Bread Time
PLAY AUDIO
Transcript
Please feel free to knead the dough.
What is time? I remember my son’s absolute fascination with colourful bugs, resulting in a painfully slow progression along the streets. Each bug, each stick had to be examined at length! I remember my words ‘hurry up, we don’t have time to waste’.
When I used to think of time I thought about little squares on a calender, segments on a clock. I thought I had to squeeze every bit out of them, otherwise I was wasting time.
In 2020 I was a busy mum working for a University and doing a PhD. Every second must be utilised, allocated to the highest priority activity, but also balanced between work and family - and washing. As I got busier and tried to pack more in, I needed more time saved from activities I once enjoyed. Instead of spending an hour cooking my family a meal, I wanted something I could shove in the oven.
It was a vicious cycle, the more time I spent working, the more money I had, but then the more I had to spend to allow myself to spend more time working. Time felt like an unstoppable conveyor belt bringing me new tasks just as soon as I could complete the old ones. Being more productive just made the conveyor belt speed up.
But then this way of living just stopped making sense. During the 2020’s we lived through fires that engulfed half the country. We lived through a pandemic that locked us in our houses. We lived through floods that rushed into our homes and left them full of mud. As we came together as communities to help each other repair the damage, or online to help each other repair our hearts - time became elastic again, as perhaps it used to be when we worked with the rhythms of the land.

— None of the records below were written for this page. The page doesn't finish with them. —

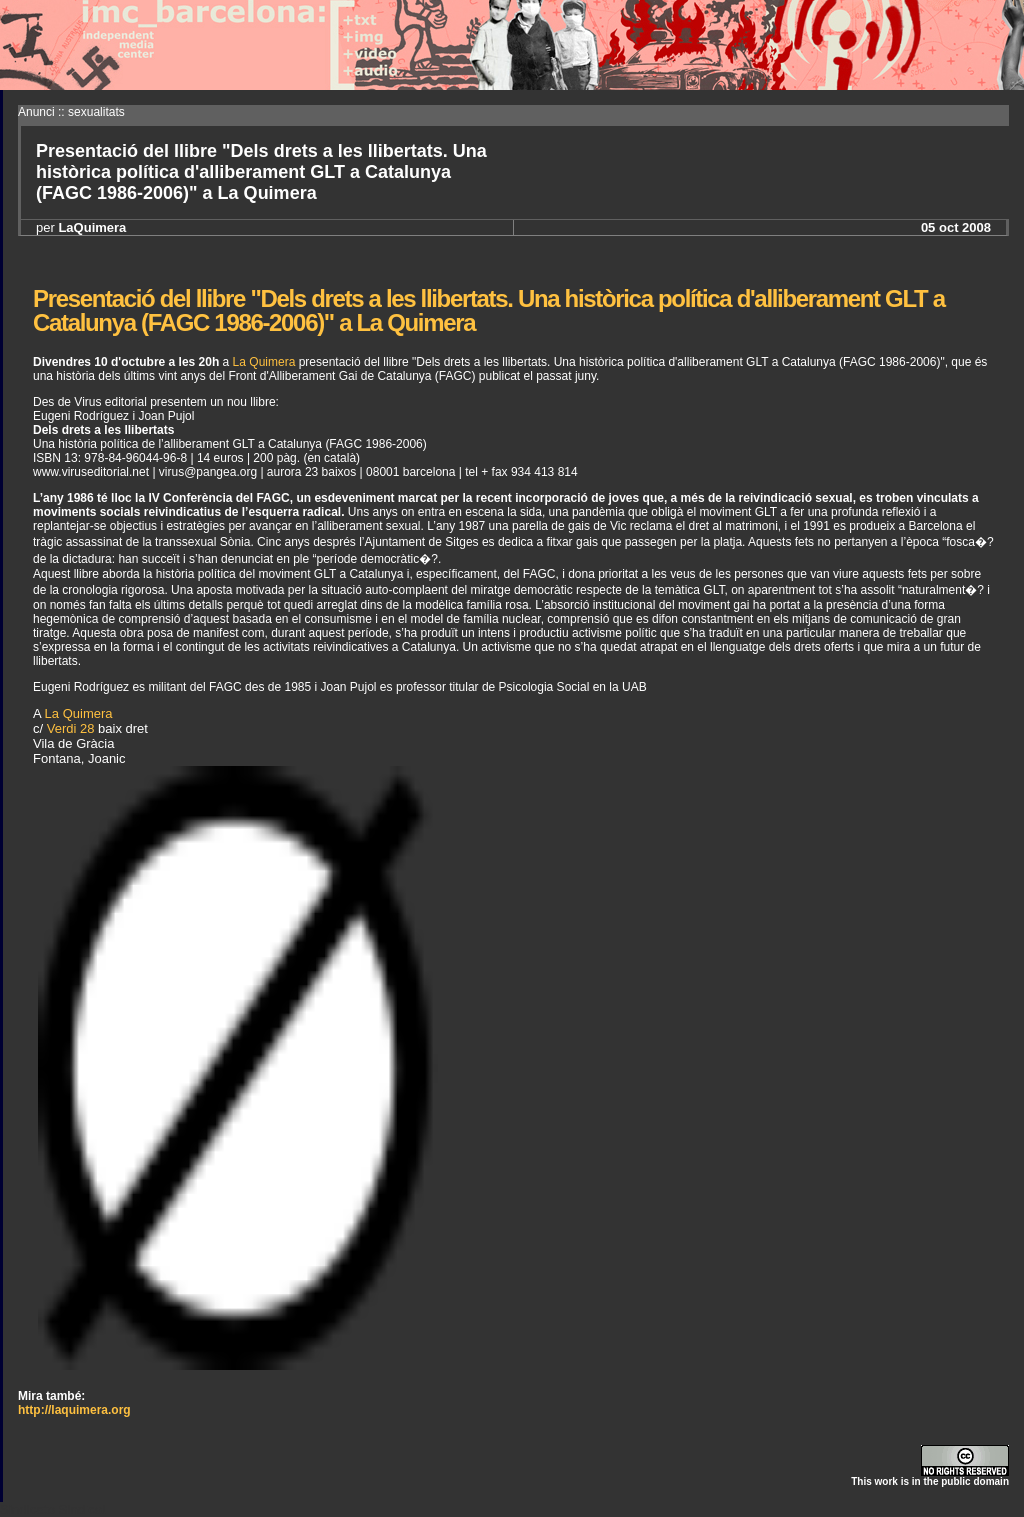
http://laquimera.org (74, 1410)
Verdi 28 (71, 728)
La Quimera (264, 362)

Now, my son a teenager, I look back and think how much precious time I wasted being productive. I believed I was successful because I was fitting more and more into my roughly 4,000 weeks on this planet. I believed that at the end of my life I could look back, self satisfied at all the things I accomplished. But I barely remember them. I was so busy, spending time in service to an idea that if I worked harder I would be rewarded. But what could I be rewarded with that is worth more than time?
In the last 10 years time hasn’t changed. We’ve changed. Nature's extremes have taught us that our deadlines and schedules mean nothing in a world that is constantly changing. So we need to hold them lightly, knowing that just like a perfect loaf, things will take the time they take - I call it bread time.
I never would have made bread 10 years ago. Making bread is not a quick thing because bread does not work on a schedule. It works on relationships between microbes and air temperature and my hands, and the dance between all of these elements. I have to wait, I have to be patient, I have to care enough to watch it grow. And to do this I have to let other things go.
Writer and monk Thomas Merton wrote "we do not live more fully merely by doing more, seeing more, tasting more, and experiencing more that we have ever before. On the contrary, we need to discover that we will not begin to live more fully until we have the courage to do and see and taste and experience much less than usual'
My life is now less full. I have given up on that future self that is concerned with a list of accomplishments, and instead I focus on the seeds I plant and how I care for them as they grow. Instead I sink my hands deep into bread. I feel the life inside it react to my fingers and I succumb to bread time.